Every one should read his “Autobiography,” his “Hero Tales from American History” which he wrote in company with Senator Lodge, and his “Letters to His Children.” His early accounts of hunting in the West make good reading, but in his book about his African hunt, and in the one on the South American trip, he probably reached his highest level as a writer. If any American has written better books of travel than these, more continuously interesting, fuller of pleasing detail about the little incidents, the birds and tiny animals which he encountered, and at the same time with a stricter regard for accuracy of observation, I do not know where they are to be found.

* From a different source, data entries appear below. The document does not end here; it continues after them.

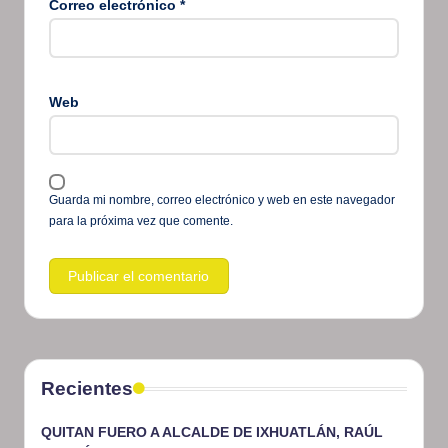
Correo electrónico
*
Web
Guarda mi nombre, correo electrónico y web en este navegador
para la próxima vez que comente.
Recientes
QUITAN FUERO A ALCALDE DE IXHUATLÁN, RAÚL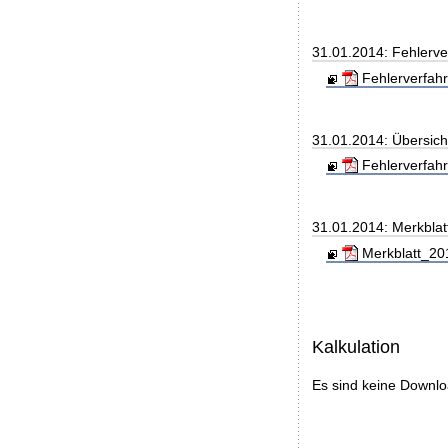
31.01.2014: Fehlerve
Fehlerverfahr
31.01.2014: Übersic
Fehlerverfahr
31.01.2014: Merkblat
Merkblatt_20
Kalkulation
Es sind keine Downl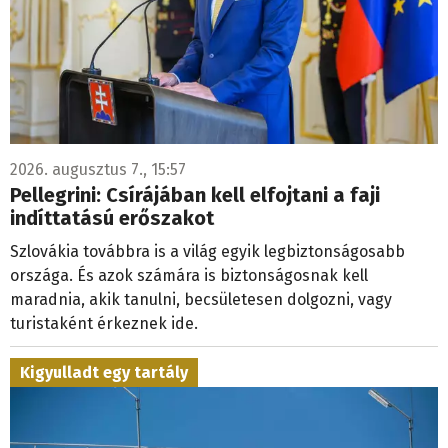
2026. augusztus 7., 15:57
Pellegrini: Csírájában kell elfojtani a faji
indíttatású erőszakot
Szlovákia továbbra is a világ egyik legbiztonságosabb
országa. És azok számára is biztonságosnak kell
maradnia, akik tanulni, becsületesen dolgozni, vagy
turistaként érkeznek ide.
Kigyulladt egy tartály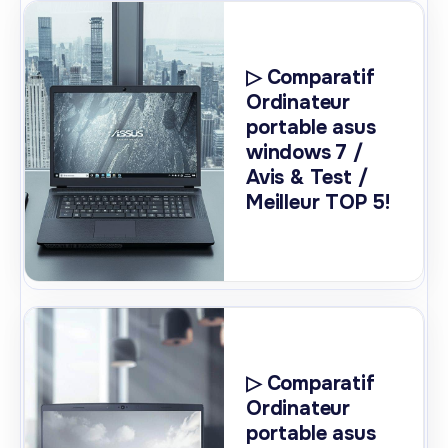
▷ Comparatif
Ordinateur
portable asus
windows 7 /
Avis & Test /
Meilleur TOP 5!
▷ Comparatif
Ordinateur
portable asus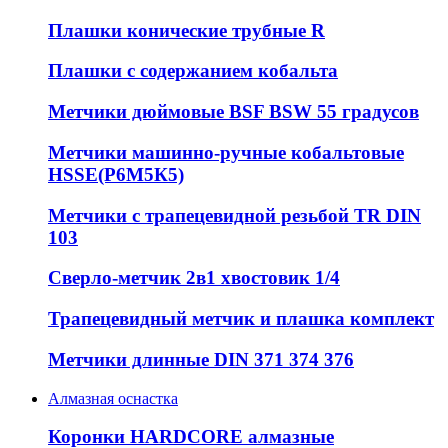
Плашки конические трубные R
Плашки с содержанием кобальта
Метчики дюймовые BSF BSW 55 градусов
Метчики машинно-ручные кобальтовые
HSSE(Р6М5К5)
Метчики с трапецевидной резьбой TR DIN
103
Сверло-метчик 2в1 хвостовик 1/4
Трапецевидный метчик и плашка комплект
Метчики длинные DIN 371 374 376
Алмазная оснастка
Коронки HARDCORE алмазные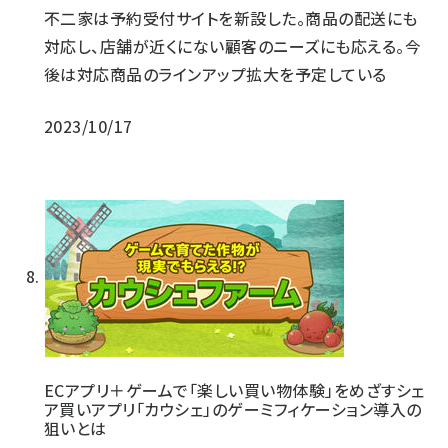
不二家は予約受付サイトを新設した。商品の配送にも
対応し、店舗が近くにない顧客のニーズにも応える。今
後は対応商品のラインアップ拡大を予定している
2023/10/17
ECアプリ＋ゲームで「楽しい買い物体験」をめざすシェ
ア買いアプリ「カウシェ」のゲーミフィケーション導入の
狙いとは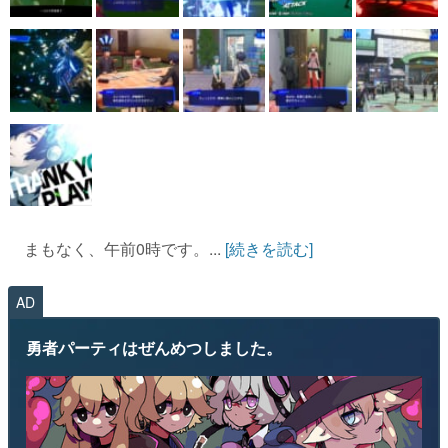
まもなく、午前0時です。...
[続きを読む]
AD
勇者パーティはぜんめつしました。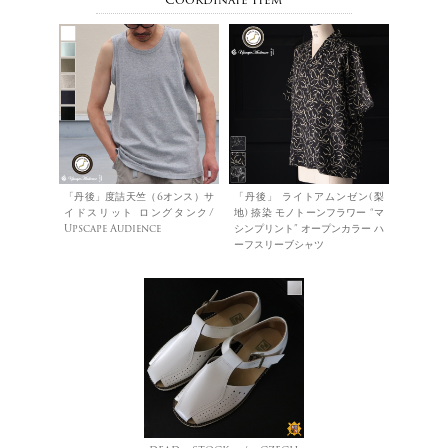
「丹後」度詰天竺（6オンス）サ
「丹後」 ライトアムンゼン(梨
イドスリット ロングタンク/
地) 捺染 モノトーンフラワー “マ
Upscape Audience
シンプリント” オープンカラー ハ
ーフスリーブシャツ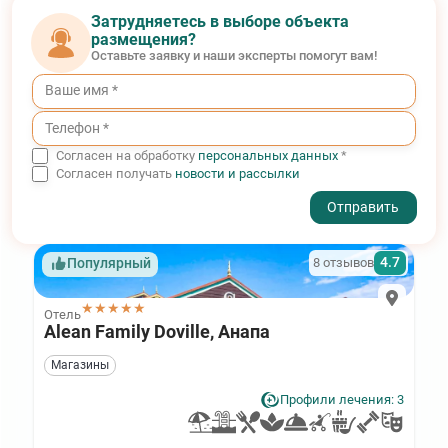
Затрудняетесь в выборе объекта
размещения?
Оставьте заявку и наши эксперты помогут вам!
Согласен на обработку
персональных данных
*
Согласен получать
новости и рассылки
- I agree to the processing of my personal data
4.7
8 отзывов
Популярный
★★★★★
Отель
Alean Family Doville, Анапа
Магазины
Профили лечения: 3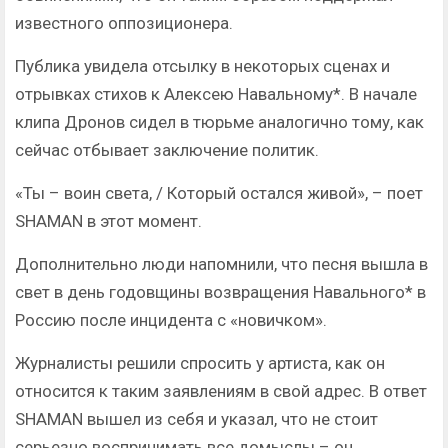
известного оппозиционера.
Публика увидела отсылку в некоторых сценах и
отрывках стихов к Алексею Навальному*. В начале
клипа Дронов сидел в тюрьме аналогично тому, как
сейчас отбывает заключение политик.
«Ты – воин света, / Который остался живой», – поет
SHAMAN в этот момент.
Дополнительно люди напомнили, что песня вышла в
свет в день годовщины возвращения Навального* в
Россию после инцидента с «новичком».
Журналисты решили спросить у артиста, как он
относится к таким заявлениям в свой адрес. В ответ
SHAMAN вышел из себя и указал, что не стоит
серьезно воспринимать все домыслы – он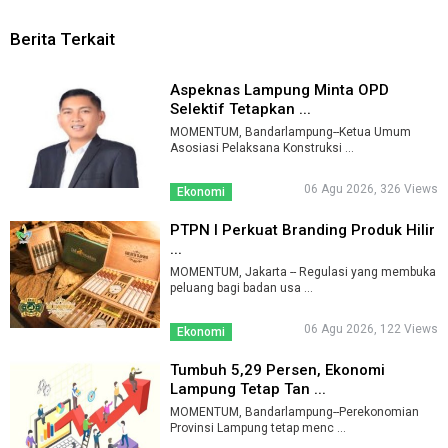
Berita Terkait
Aspeknas Lampung Minta OPD
Selektif Tetapkan ...
MOMENTUM, Bandarlampung--Ketua Umum
Asosiasi Pelaksana Konstruksi ...
06 Agu 2026, 326 Views
Ekonomi
PTPN I Perkuat Branding Produk Hilir
...
MOMENTUM, Jakarta -- Regulasi yang membuka
peluang bagi badan usa ...
06 Agu 2026, 122 Views
Ekonomi
Tumbuh 5,29 Persen, Ekonomi
Lampung Tetap Tan ...
MOMENTUM, Bandarlampung--Perekonomian
Provinsi Lampung tetap menc ...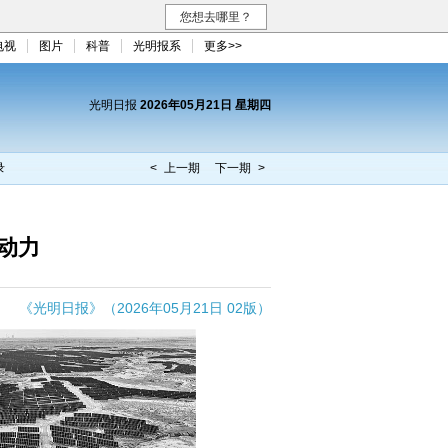
您想去哪里？
电视
图片
科普
光明报系
更多>>
光明日报
2026年05月21日 星期四
录
< 上一期
下一期 >
动力
《光明日报》（2026年05月21日 02版）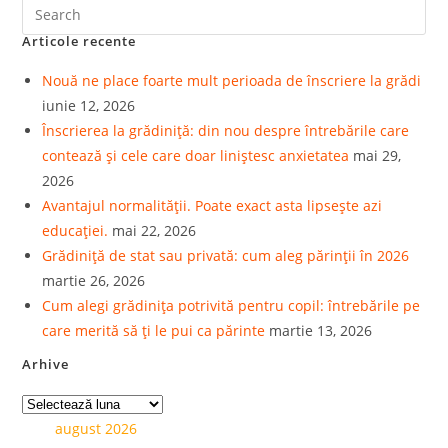
Articole recente
Nouă ne place foarte mult perioada de înscriere la grădi
iunie 12, 2026
Înscrierea la grădiniță: din nou despre întrebările care
contează și cele care doar liniștesc anxietatea
mai 29,
2026
Avantajul normalității. Poate exact asta lipsește azi
educației.
mai 22, 2026
Grădiniță de stat sau privată: cum aleg părinții în 2026
martie 26, 2026
Cum alegi grădinița potrivită pentru copil: întrebările pe
care merită să ți le pui ca părinte
martie 13, 2026
Arhive
august 2026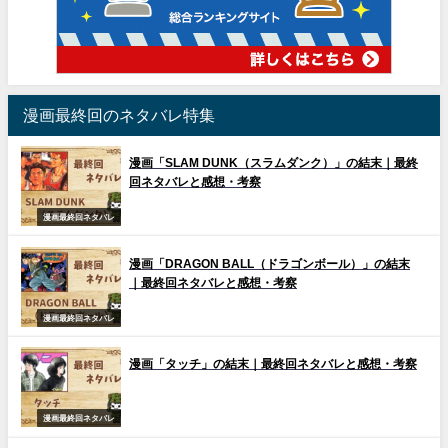
漫画最終回のネタバレ特集
漫画「SLAM DUNK（スラムダンク）」の結末｜最終
回ネタバレと感想・考察
漫画最終回ネタバレ
漫画「DRAGON BALL（ドラゴンボール）」の結末
｜最終回ネタバレと感想・考察
漫画最終回ネタバレ
漫画「タッチ」の結末｜最終回ネタバレと感想・考察
漫画最終回ネタバレ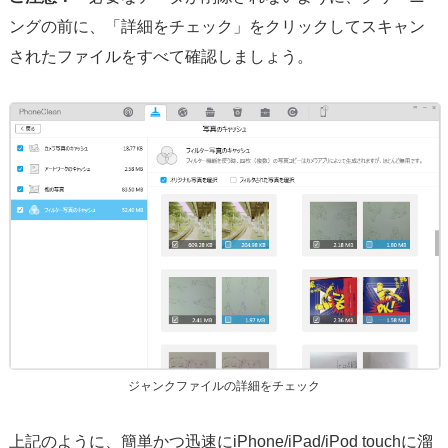
ングの前に、「詳細をチェック」をクリックしてスキャン
されたファイルをすべて確認しましょう。
ジャンクファイルの詳細をチェック
上記のように、簡単かつ迅速にiPhone/iPad/iPod touchに溜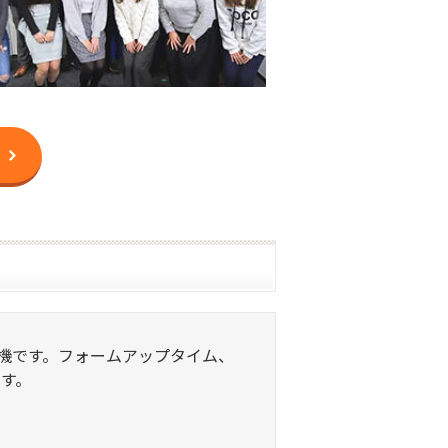
ラー複合機です。フォームアップタイム、
す。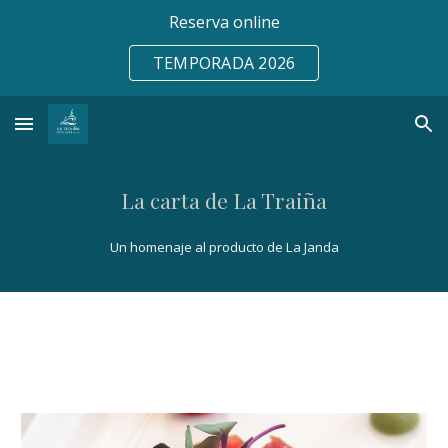
Reserva online
Skip to main content
Skip to navigation
TEMPORADA 2026
La carta de La Traiña
Un homenaje al producto de La Janda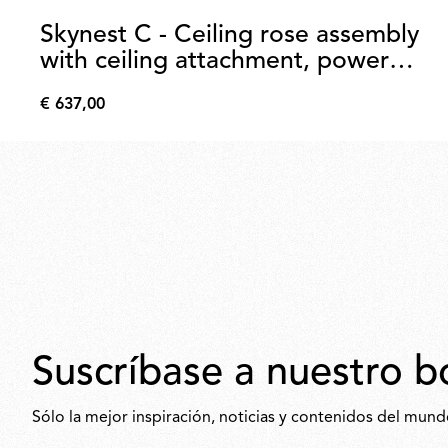
Skynest C - Ceiling rose assembly
with ceiling attachment, power
supply and dimmer
€ 637,00
€
637,00
Suscríbase a nuestro b
Sólo la mejor inspiración, noticias y contenidos del mund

This man of politics had a true poetic feeling for the countries he visited; time and again he moves his readers in describing the wonders of the great waste places, the melancholy deserts and wildernesses, the deadly fascination of the jungle, and the awful glory of the tropic dawns and sunsets. When something awakened his imagination he could write passages full of the magic of poetry. Witness this, it is not a description of scenery, but a vision of the true historian of the future:
The true historian will bring the past before our eyes as if it were the present. He will make us see as living men the hard-faced archers of Agincourt, and the war-worn spear-men who followed Alexander down beyond the rim of the known world. We shall hear grate on the coast of Britain the keels of the Low-Dutch sea-thieves whose children’s children were to inherit unknown continents. ... Beyond the dim centuries we shall see the banners float above armed hosts ... Dead poets shall sing to us of the deeds of men of might and the love and beauty of women. We shall see the dancing girls of Memphis. The scent of the flowers in the hanging gardens of Babylon will be heavy to our senses. We shall sit at feast with the kings of Nineveh when they drink from ivory and gold. ... For us the war-horns of King Olaf shall wail across the flood, and the harps sound high at festivals in forgotten halls. The frowning strongholds of the barons of old shall rise before us, and the white palace-castles from whose windows Syrian princes once looked across the blue AEgean. ... We shall see the terrible horsemen of Timur the Lame ride over the roof of the world; we shall hear the drums beat as the armies of Gustavus and Frederick and Napoleon drive forward to victory. [Footnote: “History as Literature,” p. 32, et seq.]